I had popped my knee — it sounded like chicken bones breaking when it went, and a sheet of white pain blanked me out. I fell to my side and gasped. Several of the missionaries carted me off to a clinic. Even after six months, my leg was weak, the knee very tender. Sometimes I still limped, especially on days like today, riding 300 miles through the back country, in and out of valleys in the central highlands of northern Baja. Hours spent cramped in a van with other
people, then hauling 100-pound sacks of food into orphanages, made the leg stiff and sore.
I was walking around the end of a low barbed-wire fence, thinking I'd try to climb over it on my way back. The kids at the orphanage had run up to me, shouting something about a monkey on the roof of the school next door. I couldn't believe it — I’d seen a lot of things at the orphanages, but never a monkey.
We climbed up the outside of the building on wooden ladders, and there, on the roof, was a monkey. He was little and black — but skin-black; all his hair was gone. It was a brutally hot day. around noon.
The monkey was screaming. He had a chain around his neck, and a boy had a hold of the end of it and was swinging him around, choking him. I slapped the chain from the boy’s hand, and the monkey thumped to the roof. The kids all stopped laughing and stared at me in disbelief. The monkey ran to my ankle and climbed up my leg, chittering.
“Get out of here!" I said to them. “Go on! Leave him alone!”
They backed away and filtered down, off the roof. The monkey climbed up into my arms and wrapped his tail around my biceps. He put out a hand and stroked my jaw, putting his lips out in a kiss, cooing. My leg was still stiff, so I had trouble sitting down. There was a post in the middle of the roof — his chain was attached to it. I put my back against it and slid down. The cement was hot; the post was the only source of shade up there.
The monkey reclined in my arms. He was trembling, his skin as hot and sticky as overheated vinyl.
The countryside was burned yellow by the sun. In the distance, a truck raised a plume of dust.

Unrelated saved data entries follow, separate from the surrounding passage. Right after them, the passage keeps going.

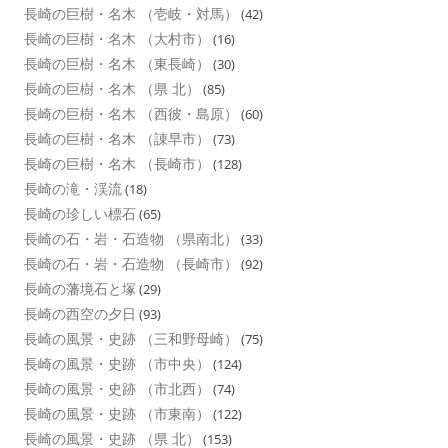
長崎の巨樹・名木 （壱岐・対馬）
(42)
長崎の巨樹・名木 （大村市）
(16)
長崎の巨樹・名木 （東長崎）
(30)
長崎の巨樹・名木 （県 北）
(85)
長崎の巨樹・名木 （西彼・島原）
(60)
長崎の巨樹・名木 （諌早市）
(73)
長崎の巨樹・名木 （長崎市）
(128)
長崎の滝・渓流
(18)
長崎の珍しい標石
(65)
長崎の石・岩・石造物 （県南北）
(33)
長崎の石・岩・石造物 （長崎市）
(92)
長崎の藩境石と塚
(29)
長崎の西空の夕日
(93)
長崎の風景・史跡 （三和野母崎）
(75)
長崎の風景・史跡 （市中央）
(124)
長崎の風景・史跡 （市北西）
(74)
長崎の風景・史跡 （市東南）
(122)
長崎の風景・史跡 （県 北）
(153)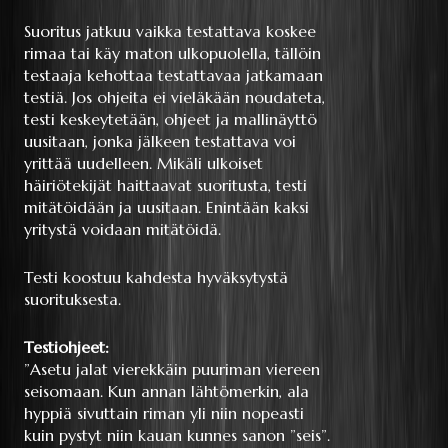
Suoritus jatkuu vaikka testattava koskee
rimaa tai käy maton ulkopuolella, tällöin
testaaja kehottaa testattavaa jatkamaan
testiä. Jos ohjeita ei vieläkään noudateta,
testi keskeytetään, ohjeet ja mallinäyttö
uusitaan, jonka jälkeen testattava voi
yrittää uudelleen. Mikäli ulkoiset
häiriötekijät haittaavat suoritusta, testi
mitätöidään ja uusitaan. Enintään kaksi
yritystä voidaan mitätöidä.
Testi koostuu kahdesta hyväksytystä
suorituksesta.
Testiohjeet:
”Asetu jalat vierekkäin puuriman viereen
seisomaan. Kun annan lähtömerkin, ala
hyppiä sivuttain riman yli niin nopeasti
kuin pystyt niin kauan kunnes sanon ”seis”.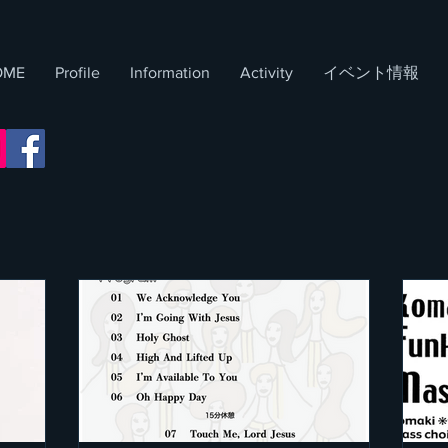
OME
Profile
Information
​Activity
イベント情報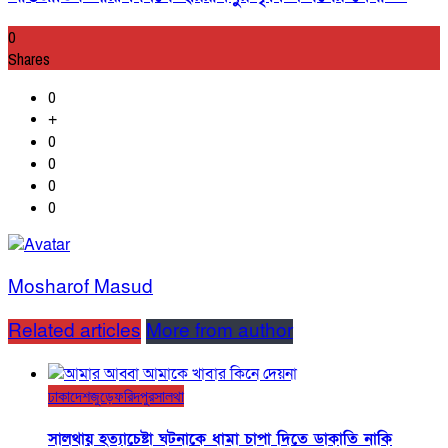
0
Shares
0
+
0
0
0
0
Mosharof Masud
Related articles
More from author
ঢাকা
দেশজুড়ে
ফরিদপুর
সালথা
সালথায় হত্যাচেষ্টা ঘটনাকে ধামা চাপা দিতে ডাকাতি নাকি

Smoke rose from the hills.
I’d blow in the monkey’s face. He would close his eyes, tilt back his head, and stick out his tongue. His tail was thin and surprisingly muscular; it never let go its grip on my arm. He liked my whiskers; he ran his finger across my cheeks.

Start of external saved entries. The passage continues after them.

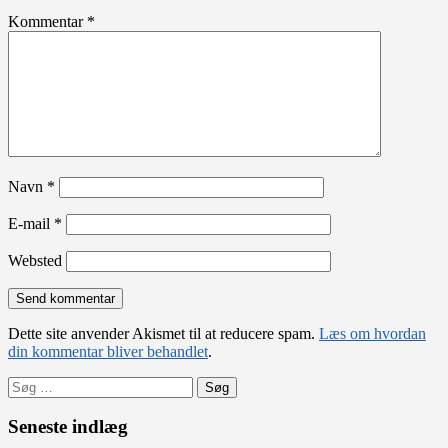
Kommentar
*
Navn
*
E-mail
*
Websted
Dette site anvender Akismet til at reducere spam.
Læs om hvordan
din kommentar bliver behandlet
.
Søg
efter:
Seneste indlæg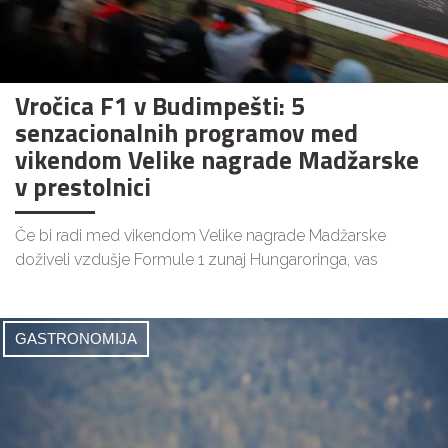
Vročica F1 v Budimpešti: 5
senzacionalnih programov med
vikendom Velike nagrade Madžarske
v prestolnici
Če bi radi med vikendom Velike nagrade Madžarske
doživeli vzdušje Formule 1 zunaj Hungaroringa, vas
GASTRONOMIJA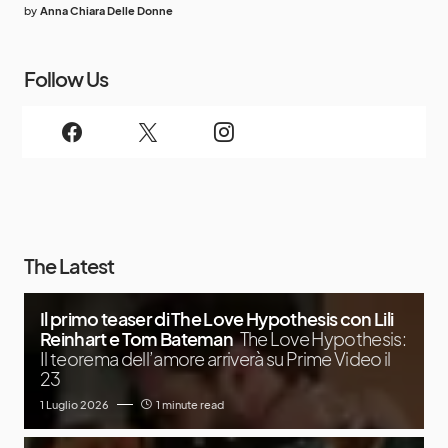
by
Anna Chiara Delle Donne
Follow Us
The Latest
Il primo teaser di The Love Hypothesis con Lili
Reinhart e Tom Bateman
The Love Hypothesis:
Il teorema dell’amore arriverà su Prime Video il
23
1 Luglio 2026
1 minute read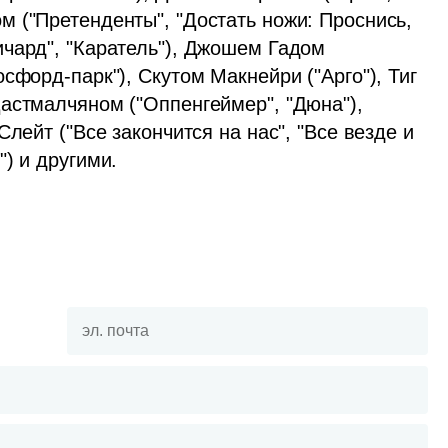
 ("Претенденты", "Достать ножи: Проснись, 
чард", "Каратель"), Джошем Гадом 
сфорд-парк"), Скутом Макнейри ("Арго"), Тиг 
астмалчяном ("Оппенгеймер", "Дюна"), 
лейт ("Все закончится на нас", "Все везде и 
) и другими.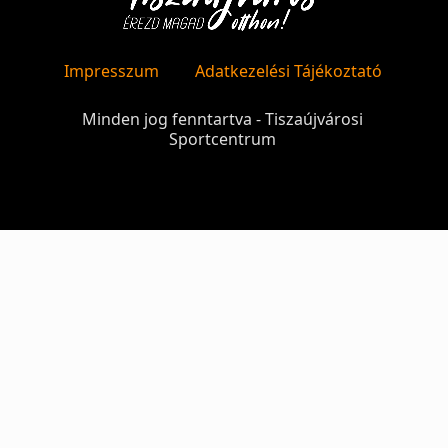
Impresszum
Adatkezelési Tájékoztató
Minden jog fenntartva - Tiszaújvárosi
Sportcentrum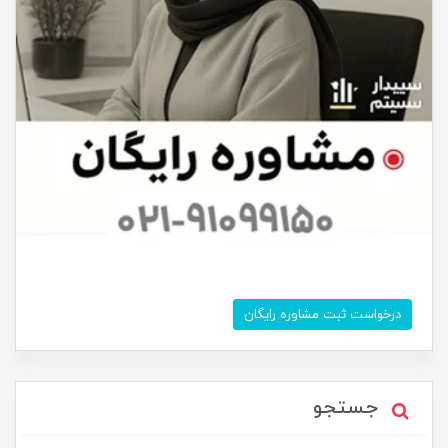
درخواست ثبت مشاوره رایگان
جستجو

He was panting. There was a can of water. I gave him one drop, then another. I used my body to shield him from the sun. The truck’s dust hung in the air, unmoving. It looked like trees.

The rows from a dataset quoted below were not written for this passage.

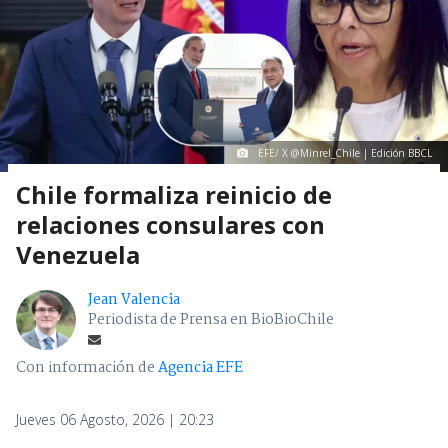
EFE/ X @Minrel_Chile | Edición BBCL
Chile formaliza reinicio de
relaciones consulares con
Venezuela
Jean Valencia
Periodista de Prensa en BioBioChile
Con información de
Agencia EFE
Jueves 06 Agosto, 2026 | 20:23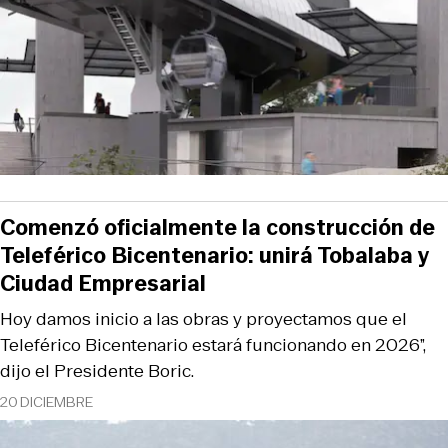
Comenzó oficialmente la construcción de
Teleférico Bicentenario: unirá Tobalaba y
Ciudad Empresarial
Hoy damos inicio a las obras y proyectamos que el
Teleférico Bicentenario estará funcionando en 2026”,
dijo el Presidente Boric.
20 DICIEMBRE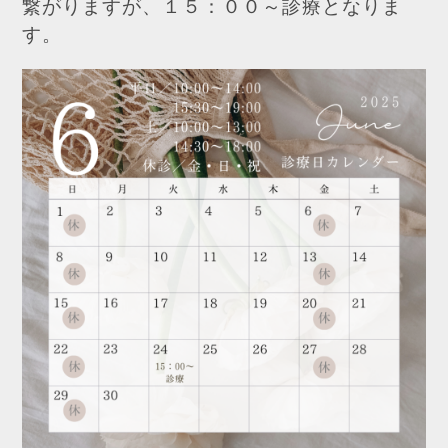
繋がりますが、１５：００～診療となりま
す。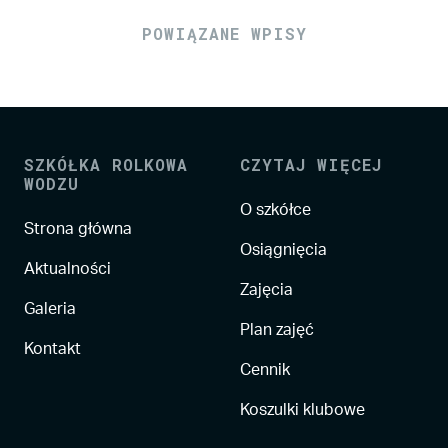
POWIĄZANE WPISY
SZKÓŁKA ROLKOWA
CZYTAJ WIĘCEJ
WODZU
O szkółce
Strona główna
Osiągnięcia
Aktualności
Zajęcia
Galeria
Plan zajęć
Kontakt
Cennik
Koszulki klubowe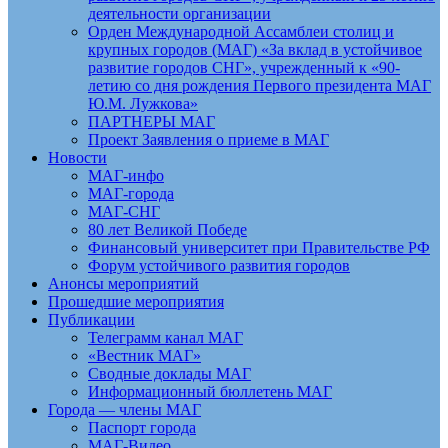
деятельности организации
Орден Международной Ассамблеи столиц и
крупных городов (МАГ) «За вклад в устойчивое
развитие городов СНГ», учрежденный к «90-
летию со дня рождения Первого президента МАГ
Ю.М. Лужкова»
ПАРТНЕРЫ МАГ
Проект Заявления о приеме в МАГ
Новости
МАГ-инфо
МАГ-города
МАГ-СНГ
80 лет Великой Победе
Финансовый университет при Правительстве РФ
Форум устойчивого развития городов
Анонсы мероприятий
Прошедшие мероприятия
Публикации
Телеграмм канал МАГ
«Вестник МАГ»
Сводные доклады МАГ
Информационный бюллетень МАГ
Города — члены МАГ
Паспорт города
МАГ-Видео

In about an hour, a big boy climbed onto the roof followed by a flock of little kids. The monkey was his. When he reached for it, the monkey tried to bite him. It scrambled up my neck and screamed when they tried to pull it off. The boy dragged it away from me with the chain. As I climbed down, I could hear it shrieking, the chain clanking on the cement.
I wanted to get away from there. One of the orphanage boys climbed on my back. I decided to step over the barbed-wine fence instead of going around it. My knee gave out halfway across, and I fell back into the wire. It tore my thigh open, and blood spurted out.
The boy helped me across the fence with a spooked look on his face. Little boys always stare at blood like it’s a miracle.
I went into the bathroom where Pastor Von was bathing the orphanage boys.
“Drop your pants,” he said.
We could see the fat inside my leg through the cut. “Looks good,” Von said.
One of the gringos in there cried, “Jeez!”
Von washed it out with hot water and held it open with two fingers as he squeezed antiseptic into it. (Such instant medicine was common: once, at the same orphanage, a kid somehow tore a perfect pyramid of meat out of my knuckle. We had no medicine with us, so we poured perfume into the hole.) I still had tetanus vaccine in me — the winter before, I had gotten a two-inch thorn into my foot during a flood at Las Palmas. The tear in my thigh definitely got my attention. For the time being, I forgot about the monkey.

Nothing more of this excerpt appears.